▸ SUPPLIED INFORMATION:

- - - - -

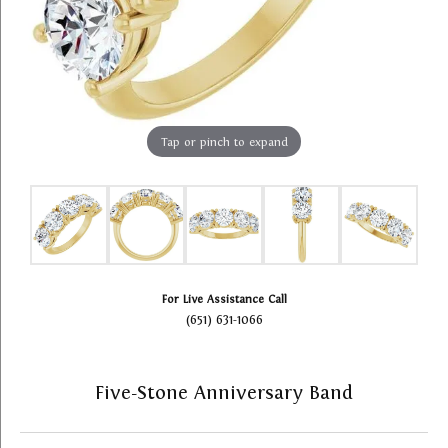
Tap or pinch to expand
For Live Assistance Call
(651) 631-1066
Five-Stone Anniversary Band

- - - - -

▸ WHAT YOU SHOULD DO: Print every line above once more, exactly. Omit the pictures.

▸ RESPONSE:
Tap or pinch to expand
For Live Assistance Call
(651) 631-1066
Five-Stone Anniversary Band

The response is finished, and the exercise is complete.